Six ans après la révolution, où en est la Tunisie ?

Elle ne faisait qu’endosser l’uniforme officiel d’un régime autiste, pour dicter la loi, le temps d’une rafle ordinaire… L’agente municipale Fadia Hamdi, en giflant Mohamed Bouazizi le vendeur de légumes ambulant, un certain 17 décembre 2010, alors que ce dernier ne faisait que protester contre la confiscation de sa balance, n’imaginait pas un seul instant le séisme planétaire qui allait s’ensuivre. En réponse, Bouazizi a transformé sa rage en flammes, au sens propre du terme. En s’immolant par le feu au vu et au su de tout le monde, il allait servir de modèle pour des centaines de jeunes en proie au désespoir depuis bien longtemps.

L’étincelle

Tout a commencé avec des manifestations pacifiques à Sidi Bouzid, regroupant des centaines de jeunes chômeurs se référant à Bouazizi, mais ces protestations se sont aussitôt transformées en heurts avec les forces de l’ordre, et se sont propagées dans la ville voisine de Kasserine et dans d’autres villes à travers le pays. Avec l’échec des autorités à stopper la machine des protestations, la colère populaire a fait tâche d’huile, atteignant les grandes villes côtières, notamment Sfax, Nabeul, et la capitale Tunis.

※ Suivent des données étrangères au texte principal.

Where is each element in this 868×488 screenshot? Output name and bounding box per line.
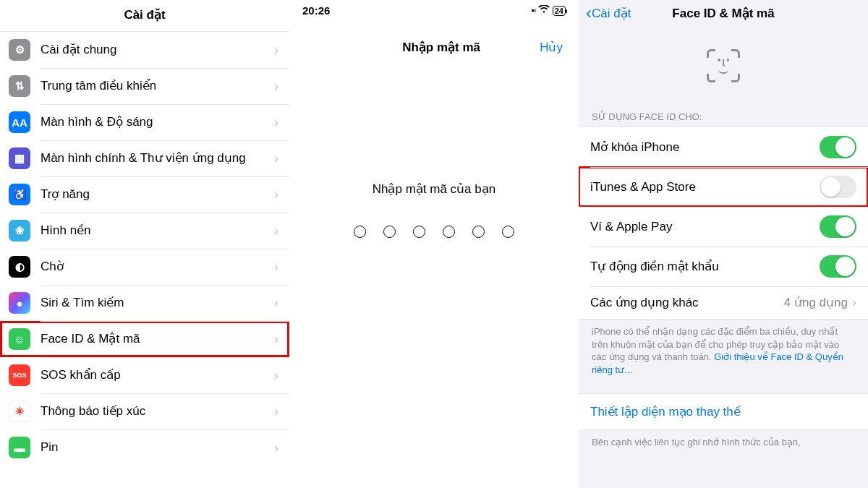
passcode-dot [354, 226, 366, 238]
faceid-footer-2: Bên cạnh việc liên tục ghi nhớ hình thức… [579, 430, 868, 459]
settings-row-home-grid[interactable]: ▦Màn hình chính & Thư viện ứng dụng› [0, 140, 289, 176]
exposure-icon: ✳ [9, 401, 30, 422]
faceid-toggle-row: Mở khóa iPhone [579, 127, 868, 167]
passcode-dots[interactable] [354, 226, 514, 238]
settings-title: Cài đặt [0, 0, 289, 31]
settings-row-toggles[interactable]: ⇅Trung tâm điều khiển› [0, 68, 289, 104]
faceid-toggle-list: Mở khóa iPhoneiTunes & App StoreVí & App… [579, 127, 868, 320]
settings-row-label: Trợ năng [41, 187, 274, 202]
wifi-icon [538, 5, 550, 16]
sos-icon: SOS [9, 364, 30, 386]
accessibility-icon: ♿ [9, 184, 30, 205]
chevron-right-icon: › [274, 368, 278, 383]
passcode-dot [472, 226, 485, 238]
other-apps-row[interactable]: Các ứng dụng khác4 ứng dụng› [579, 286, 868, 319]
faceid-settings-panel: ‹ Cài đặt Face ID & Mật mã SỬ DỤNG FACE … [579, 0, 868, 488]
settings-list-panel: Cài đặt ⚙Cài đặt chung›⇅Trung tâm điều k… [0, 0, 289, 488]
battery-icon: 24 [553, 6, 566, 16]
toggle-label: Tự động điền mật khẩu [590, 259, 820, 274]
faceid-toggle-row: Ví & Apple Pay [579, 207, 868, 247]
settings-row-label: Pin [41, 440, 274, 455]
settings-row-accessibility[interactable]: ♿Trợ năng› [0, 176, 289, 213]
settings-row-label: Face ID & Mật mã [41, 332, 274, 346]
chevron-right-icon: › [274, 115, 278, 130]
status-time: 20:26 [302, 4, 330, 17]
settings-row-gear[interactable]: ⚙Cài đặt chung› [0, 32, 289, 68]
toggle-switch[interactable] [820, 215, 856, 238]
standby-icon: ◐ [9, 256, 30, 278]
passcode-dot [502, 226, 514, 238]
chevron-right-icon: › [274, 223, 278, 239]
passcode-title: Nhập mật mã [402, 40, 480, 55]
chevron-right-icon: › [274, 260, 278, 275]
settings-row-label: Màn hình & Độ sáng [41, 115, 274, 129]
faceid-icon [707, 49, 740, 82]
settings-row-exposure[interactable]: ✳Thông báo tiếp xúc› [0, 393, 289, 429]
passcode-dot [383, 226, 396, 238]
settings-group: ⚙Cài đặt chung›⇅Trung tâm điều khiển›AAM… [0, 31, 289, 466]
faceid-icon: ☺ [9, 328, 30, 350]
settings-row-label: Cài đặt chung [41, 43, 274, 57]
chevron-right-icon: › [274, 332, 278, 347]
settings-row-label: Thông báo tiếp xúc [41, 404, 274, 419]
faceid-toggle-row: iTunes & App Store [579, 167, 868, 207]
settings-row-label: Chờ [41, 260, 274, 274]
settings-row-standby[interactable]: ◐Chờ› [0, 249, 289, 285]
status-bar: 20:26 ▪▫ 24 [289, 0, 579, 17]
passcode-panel: 20:26 ▪▫ 24 Nhập mật mã Hủy Nhập mật mã … [289, 0, 579, 488]
cellular-icon: ▪▫ [532, 5, 535, 16]
section-header-use-faceid: SỬ DỤNG FACE ID CHO: [579, 95, 868, 127]
faceid-toggle-row: Tự động điền mật khẩu [579, 247, 868, 286]
chevron-right-icon: › [274, 440, 278, 455]
passcode-dot [443, 226, 455, 238]
chevron-right-icon: › [274, 151, 278, 166]
back-label: Cài đặt [592, 6, 631, 21]
toggles-icon: ⇅ [9, 75, 30, 97]
siri-icon: ● [9, 292, 30, 314]
chevron-right-icon: › [852, 295, 856, 310]
toggle-switch[interactable] [820, 136, 856, 158]
home-grid-icon: ▦ [9, 147, 30, 169]
settings-row-label: SOS khẩn cấp [41, 368, 274, 382]
settings-row-faceid[interactable]: ☺Face ID & Mật mã› [0, 321, 289, 357]
settings-row-label: Màn hình chính & Thư viện ứng dụng [41, 151, 274, 166]
other-apps-label: Các ứng dụng khác [590, 295, 784, 310]
settings-row-brightness[interactable]: AAMàn hình & Độ sáng› [0, 104, 289, 140]
chevron-right-icon: › [274, 187, 278, 202]
toggle-label: Ví & Apple Pay [590, 220, 820, 234]
settings-row-label: Hình nền [41, 223, 274, 238]
status-icons: ▪▫ 24 [532, 5, 566, 16]
faceid-footer: iPhone có thể nhận dạng các đặc điểm ba … [579, 320, 868, 386]
faceid-nav: ‹ Cài đặt Face ID & Mật mã [579, 0, 868, 25]
setup-alternate-appearance-button[interactable]: Thiết lập diện mạo thay thế [579, 393, 868, 430]
cancel-button[interactable]: Hủy [540, 40, 563, 55]
other-apps-detail: 4 ứng dụng [784, 295, 848, 310]
chevron-left-icon: ‹ [586, 4, 592, 22]
gear-icon: ⚙ [9, 39, 30, 61]
settings-row-label: Siri & Tìm kiếm [41, 296, 274, 310]
settings-row-battery[interactable]: ▬Pin› [0, 429, 289, 466]
passcode-center: Nhập mật mã của bạn [289, 181, 579, 238]
chevron-right-icon: › [274, 404, 278, 419]
back-button[interactable]: ‹ Cài đặt [586, 4, 631, 22]
toggle-switch[interactable] [820, 176, 856, 198]
battery-icon: ▬ [9, 437, 30, 458]
settings-row-label: Trung tâm điều khiển [41, 79, 274, 93]
passcode-nav: Nhập mật mã Hủy [289, 17, 579, 55]
chevron-right-icon: › [274, 43, 278, 58]
wallpaper-icon: ❀ [9, 220, 30, 241]
settings-row-wallpaper[interactable]: ❀Hình nền› [0, 213, 289, 249]
toggle-label: Mở khóa iPhone [590, 140, 820, 155]
chevron-right-icon: › [274, 79, 278, 94]
chevron-right-icon: › [274, 296, 278, 311]
settings-row-sos[interactable]: SOSSOS khẩn cấp› [0, 357, 289, 393]
brightness-icon: AA [9, 111, 30, 133]
passcode-prompt: Nhập mật mã của bạn [373, 181, 495, 197]
faceid-hero [579, 25, 868, 95]
toggle-switch[interactable] [820, 255, 856, 278]
toggle-label: iTunes & App Store [590, 180, 820, 194]
settings-row-siri[interactable]: ●Siri & Tìm kiếm› [0, 285, 289, 321]
passcode-dot [413, 226, 425, 238]
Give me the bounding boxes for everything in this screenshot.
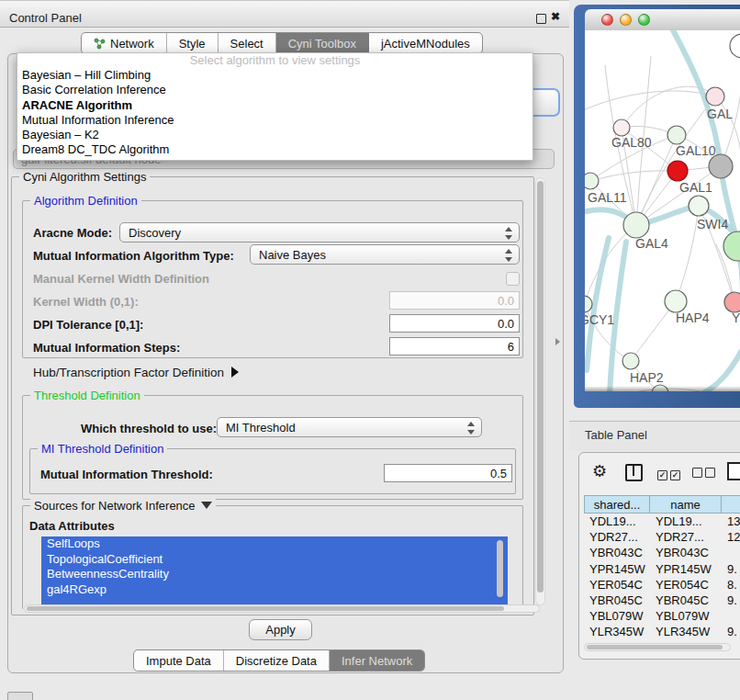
gear-icon[interactable]: ⚙ <box>592 461 607 481</box>
node-hap2[interactable] <box>622 353 639 369</box>
network-window[interactable]: GALGAL80GAL10GAL1GAL11SWI4GAL4GCY1HAP4YH… <box>574 5 740 408</box>
node-gal80[interactable] <box>613 119 630 136</box>
manual-kernel-checkbox[interactable] <box>506 272 520 286</box>
tab-label: Network <box>110 37 154 51</box>
attribute-item-gal4rgexp[interactable]: gal4RGexp <box>41 582 508 598</box>
table-row[interactable]: YER054CYER054C8. <box>584 577 740 593</box>
settings-hscrollbar[interactable] <box>24 604 540 613</box>
control-panel-tabbar: NetworkStyleSelectCyni ToolboxjActiveMNo… <box>81 32 483 54</box>
algorithm-option-bayesian-hill-climbing[interactable]: Bayesian – Hill Climbing <box>17 68 533 83</box>
mi-type-select[interactable]: Naive Bayes <box>250 244 520 265</box>
node-y[interactable] <box>724 292 740 312</box>
node-gal10[interactable] <box>667 126 686 144</box>
control-panel-titlebar: Control Panel ✖ <box>0 0 569 28</box>
data-attributes-list[interactable]: SelfLoopsTopologicalCoefficientBetweenne… <box>41 536 508 604</box>
table-cell: YDL19... <box>650 514 722 529</box>
hub-section-label: Hub/Transcription Factor Definition <box>33 366 224 379</box>
algorithm-option-list: Bayesian – Hill ClimbingBasic Correlatio… <box>17 68 533 158</box>
column-header-extra[interactable] <box>722 495 740 514</box>
table-cell: 9. <box>722 561 740 577</box>
node-swi4[interactable] <box>689 196 709 216</box>
tab-cyni-toolbox[interactable]: Cyni Toolbox <box>276 33 369 53</box>
node-label-y: Y <box>732 310 740 325</box>
minimize-traffic-light[interactable] <box>620 14 632 26</box>
mi-threshold-input[interactable]: 0.5 <box>384 464 512 482</box>
hub-section-toggle[interactable]: Hub/Transcription Factor Definition <box>33 366 239 379</box>
panel-collapse-handle[interactable] <box>555 338 560 345</box>
network-window-titlebar[interactable] <box>585 9 740 31</box>
algorithm-option-mutual-information-inference[interactable]: Mutual Information Inference <box>17 113 533 128</box>
table-cell: YBL079W <box>650 608 722 624</box>
corner-widget[interactable] <box>7 692 33 700</box>
node-hap4[interactable] <box>665 290 687 312</box>
split-columns-icon[interactable] <box>625 464 643 481</box>
table-row[interactable]: YBR043CYBR043C <box>584 545 740 560</box>
threshold-definition-legend: Threshold Definition <box>30 389 144 402</box>
network-graph[interactable]: GALGAL80GAL10GAL1GAL11SWI4GAL4GCY1HAP4YH… <box>585 30 740 391</box>
table-cell: 9. <box>722 593 740 608</box>
algorithm-option-dream8-dc-tdc-algorithm[interactable]: Dream8 DC_TDC Algorithm <box>17 142 533 157</box>
close-traffic-light[interactable] <box>601 14 613 26</box>
node-label-gal: GAL <box>707 107 733 121</box>
node-unlabeled[interactable] <box>723 231 740 261</box>
algorithm-option-basic-correlation-inference[interactable]: Basic Correlation Inference <box>17 83 533 97</box>
table-cell: 9 <box>722 640 740 641</box>
table-row[interactable]: YLR345WYLR345W9. <box>584 624 740 639</box>
tab-style[interactable]: Style <box>167 33 219 53</box>
mi-threshold-legend: MI Threshold Definition <box>38 442 167 456</box>
node-gal[interactable] <box>706 87 724 106</box>
table-row[interactable]: YDR27...YDR27...12 <box>584 529 740 545</box>
table-row[interactable]: YPR145WYPR145W9. <box>584 561 740 577</box>
sources-legend[interactable]: Sources for Network Inference <box>30 499 216 513</box>
table-row[interactable]: YIL052CYIL052C9 <box>584 640 740 641</box>
which-threshold-label: Which threshold to use: <box>81 422 217 435</box>
attribute-item-betweennesscentrality[interactable]: BetweennessCentrality <box>41 567 508 582</box>
kernel-width-label: Kernel Width (0,1): <box>33 295 139 309</box>
tab-impute-data[interactable]: Impute Data <box>134 650 224 671</box>
kernel-width-input[interactable]: 0.0 <box>389 291 520 310</box>
node-unlabeled[interactable] <box>730 34 740 58</box>
node-gal4[interactable] <box>623 212 649 238</box>
algorithm-option-aracne-algorithm[interactable]: ARACNE Algorithm <box>17 98 533 113</box>
node-gal11[interactable] <box>585 173 599 189</box>
tab-network[interactable]: Network <box>82 33 167 53</box>
tab-label: jActiveMNodules <box>381 37 470 51</box>
aracne-mode-select[interactable]: Discovery <box>119 222 520 243</box>
table-cell: 8. <box>722 577 740 593</box>
tab-label: Infer Network <box>342 654 412 668</box>
column-header-shared[interactable]: shared... <box>584 495 650 514</box>
table-cell: YBR043C <box>650 545 722 560</box>
table-cell <box>722 545 740 560</box>
tab-jactivemnodules[interactable]: jActiveMNodules <box>369 33 482 53</box>
list-scrollbar[interactable] <box>497 540 503 597</box>
table-row[interactable]: YBR045CYBR045C9. <box>584 593 740 608</box>
attribute-item-selfloops[interactable]: SelfLoops <box>41 536 508 552</box>
tab-discretize-data[interactable]: Discretize Data <box>224 650 330 671</box>
export-table-icon[interactable] <box>727 462 740 480</box>
settings-scrollbar[interactable] <box>535 177 545 605</box>
close-icon[interactable]: ✖ <box>551 10 560 23</box>
select-all-checks-icon[interactable]: ✓✓ <box>657 465 683 481</box>
expand-arrow-icon <box>231 367 239 378</box>
attribute-item-topologicalcoefficient[interactable]: TopologicalCoefficient <box>41 552 508 568</box>
table-hscrollbar[interactable] <box>584 643 731 651</box>
node-gal1[interactable] <box>667 161 688 181</box>
column-header-name[interactable]: name <box>650 495 722 514</box>
table-row[interactable]: YDL19...YDL19...13 <box>584 514 740 529</box>
which-threshold-select[interactable]: MI Threshold <box>217 417 482 437</box>
table-cell: YER054C <box>584 577 650 593</box>
table-cell: YPR145W <box>650 561 722 577</box>
float-window-icon[interactable] <box>536 14 546 24</box>
clear-all-checks-icon[interactable] <box>692 465 718 481</box>
dpi-tolerance-input[interactable]: 0.0 <box>389 314 520 333</box>
table-cell: YER054C <box>650 577 722 593</box>
mi-steps-input[interactable]: 6 <box>389 337 520 356</box>
algorithm-option-bayesian-k2[interactable]: Bayesian – K2 <box>17 128 533 142</box>
apply-button[interactable]: Apply <box>249 619 312 640</box>
zoom-traffic-light[interactable] <box>638 14 650 26</box>
network-canvas[interactable]: GALGAL80GAL10GAL1GAL11SWI4GAL4GCY1HAP4YH… <box>585 30 740 391</box>
table-row[interactable]: YBL079WYBL079W <box>584 608 740 624</box>
tab-infer-network[interactable]: Infer Network <box>330 650 424 671</box>
tab-select[interactable]: Select <box>219 33 276 53</box>
algorithm-placeholder: Select algorithm to view settings <box>17 53 533 68</box>
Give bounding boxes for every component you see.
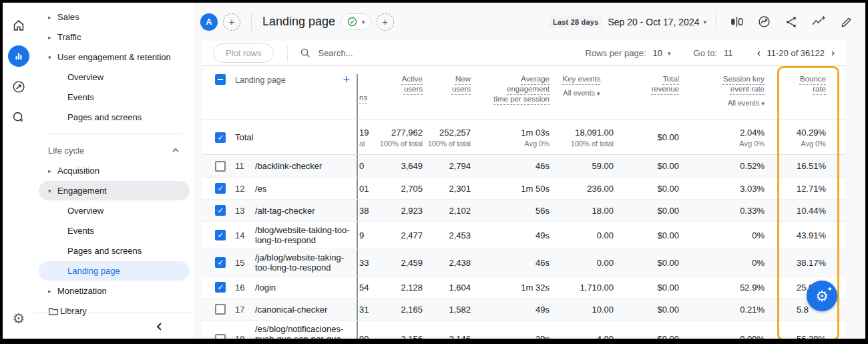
prev-page-icon[interactable] [756,49,762,58]
col-header-bounce-rate[interactable]: Bounce rate [793,74,826,94]
sessions-cut-value: 01 [359,184,371,194]
table-row: 11 /backlink-checker 0 3,649 2,794 46s 5… [202,155,845,177]
ai-assistant-fab[interactable]: ⚙ ✦ [807,281,837,311]
row-number: 11 [235,161,255,171]
col-header-session-key-event-rate[interactable]: Session key event rate [706,74,765,94]
row-number: 17 [235,305,255,315]
sidebar-item[interactable]: ▾ User engagement & retention [39,47,190,67]
col-header-total-revenue[interactable]: Total revenue [640,74,679,94]
edit-pencil-icon[interactable] [840,15,853,29]
add-dimension-icon[interactable]: + [343,74,350,85]
bounce-rate-value: 16.51% [765,161,826,171]
landing-page-path: /ja/blog/website-taking-too-long-to-resp… [255,249,357,276]
bounce-rate-value: 12.71% [765,184,826,194]
total-label: Total [235,132,357,142]
plot-rows-button[interactable]: Plot rows [213,43,274,63]
trends-sparkle-icon[interactable] [811,15,827,29]
sidebar-item-label: User engagement & retention [57,52,171,62]
row-checkbox[interactable] [215,183,226,194]
row-number: 16 [235,283,255,293]
col-header-key-events[interactable]: Key events [563,74,601,84]
chevron-down-icon[interactable]: ▾ [668,50,671,57]
row-checkbox[interactable] [215,334,226,344]
check-circle-icon [347,16,358,27]
active-users-value: 3,649 [371,161,423,171]
advertising-icon[interactable] [8,107,29,128]
sessions-cut-value: 38 [359,206,371,216]
key-events-value: 18.00 [550,206,614,216]
chevron-up-icon [171,146,180,154]
select-all-checkbox[interactable] [215,74,226,85]
home-icon[interactable] [8,15,29,36]
row-checkbox[interactable] [215,282,226,293]
sidebar-item[interactable]: ▸ Sales [39,7,190,27]
bounce-rate-value: 10.44% [765,206,826,216]
date-range-selector[interactable]: Sep 20 - Oct 17, 2024 [608,17,699,27]
admin-gear-icon[interactable]: ⚙ [8,308,29,329]
session-key-event-rate-value: 0.09% [679,334,765,344]
explore-icon[interactable] [8,76,29,98]
new-users-value: 2,794 [423,161,471,171]
sidebar-item[interactable]: Events [39,88,190,107]
sidebar-item[interactable]: ▾ Engagement [39,181,190,200]
sidebar-item[interactable]: Pages and screens [39,241,190,261]
row-checkbox[interactable] [215,161,226,172]
active-users-value: 2,165 [371,305,423,315]
share-icon[interactable] [785,15,798,29]
goto-input[interactable]: 11 [724,48,733,58]
total-row-checkbox[interactable] [215,132,226,143]
row-number: 14 [235,230,255,240]
row-checkbox[interactable] [215,257,226,268]
add-comparison-button[interactable]: + [223,13,240,31]
dimension-header[interactable]: Landing page [235,74,286,85]
session-rate-filter[interactable]: All events ▾ [679,98,765,109]
col-header-avg-engagement-time[interactable]: Average engagement time per session [492,74,550,104]
rows-per-page-select[interactable]: 10 [653,48,662,58]
main-content: A + Landing page ▾ + Last 28 days Sep 20… [194,3,865,339]
row-checkbox[interactable] [215,304,226,315]
total-revenue-value: $0.00 [614,283,679,293]
session-key-event-rate-value: 0.21% [679,305,765,315]
chevron-down-icon[interactable]: ▾ [703,19,706,25]
sidebar-item-label: Pages and screens [57,112,142,122]
total-revenue-value: $0.00 [614,334,679,344]
col-header-new-users[interactable]: New users [443,74,471,94]
avg-engagement-time-value: 46s [471,161,550,171]
row-number: 15 [235,258,255,268]
session-key-event-rate-value: 0% [679,258,765,268]
insights-icon[interactable] [757,15,771,29]
next-page-icon[interactable] [830,49,836,58]
col-header-active-users[interactable]: Active users [391,74,423,94]
report-status-pill[interactable]: ▾ [341,13,371,30]
key-events-filter[interactable]: All events ▾ [550,88,614,99]
search-icon [300,47,311,59]
search-input[interactable] [318,48,465,58]
total-key-events: 18,091.00 [550,128,614,138]
sidebar-item[interactable]: ▸ Traffic [39,27,190,47]
sessions-cut-value: 33 [359,258,371,268]
reports-icon[interactable] [8,45,29,67]
add-report-tab-button[interactable]: + [377,13,394,31]
collapse-sidebar-icon[interactable] [155,321,164,332]
col-header-sessions-cut[interactable]: ns [359,94,371,102]
sidebar-item[interactable]: ▸ Monetization [39,281,190,301]
new-users-value: 2,102 [423,206,471,216]
chevron-down-icon: ▾ [362,19,365,25]
sidebar-item-label: Engagement [57,186,107,196]
sidebar-item-label: Acquisition [57,166,99,176]
avg-engagement-time-value: 1m 32s [471,283,550,293]
row-checkbox[interactable] [215,230,226,240]
sidebar-item[interactable]: Pages and screens [39,108,190,127]
sidebar-section-life-cycle[interactable]: Life cycle [39,141,190,160]
sidebar-item[interactable]: Events [39,221,190,240]
sidebar-item[interactable]: ▸ Acquisition [39,161,190,180]
sidebar-item[interactable]: Overview [39,67,190,87]
row-checkbox[interactable] [215,205,226,216]
account-avatar[interactable]: A [200,13,218,31]
sidebar-item[interactable]: Landing page [39,261,190,281]
comparison-icon[interactable] [730,15,744,29]
avg-engagement-time-value: 49s [471,230,550,240]
landing-page-path: /es [255,180,357,197]
sidebar-divider [45,134,183,134]
sidebar-item[interactable]: Overview [39,201,190,220]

Et le raz-de-marée a rapidement donné lieu à un chaos sécuritaire ponctué par des opérations de pillage visant des institutions publiques et privées, ce qui a accéléré le départ du président Zine Labidine Ben Ali, et la chute de son régime.

Bouazizi, déclencheur de la révolution, décédera 20 jours après s’être immolé. Son acte l’élèvera au rang d’icône pour les peuples arabes qui se sont, tour à tour, révoltés dans plusieurs pays, déboulonnant le régime de Hosni Moubarak en Egypte, celui de Mouammar Khadafi en Libye et celui de Ali Abdallah Saleh au Yémen.

Le message de Bouazizi, a, ainsi, dépassé les frontières de Sidi Bouzid et celles de la Tunisie, et le mot «dégage », scandé en masse par des millions de Tunisiens, est devenu un leitmotiv dans le monde arabe. Un mouvement salué et honoré jusque dans le monde occidental, la France ayant même érigé une statue de Bouazizi et donné son nom à une place du 14 ème arrondissement de Paris.

Une constitution et des élections

La Tunisie a organisé, le 23 octobre 2011, les premières élections démocratiques et libres de son Histoire, des élections qui avaient donné lieu à une Assemblée nationale constituante mais également à une large polémique avec la division de la scène politique entre «islamistes et laïcs ». Ce n’est qu’en 2013 que les différents protagonistes surmonteront le blocage politique paralysant le pays, et ce après le coup d’Etat militaire de l’armée égyptienne contre le président islamiste, Mohamed Morsi.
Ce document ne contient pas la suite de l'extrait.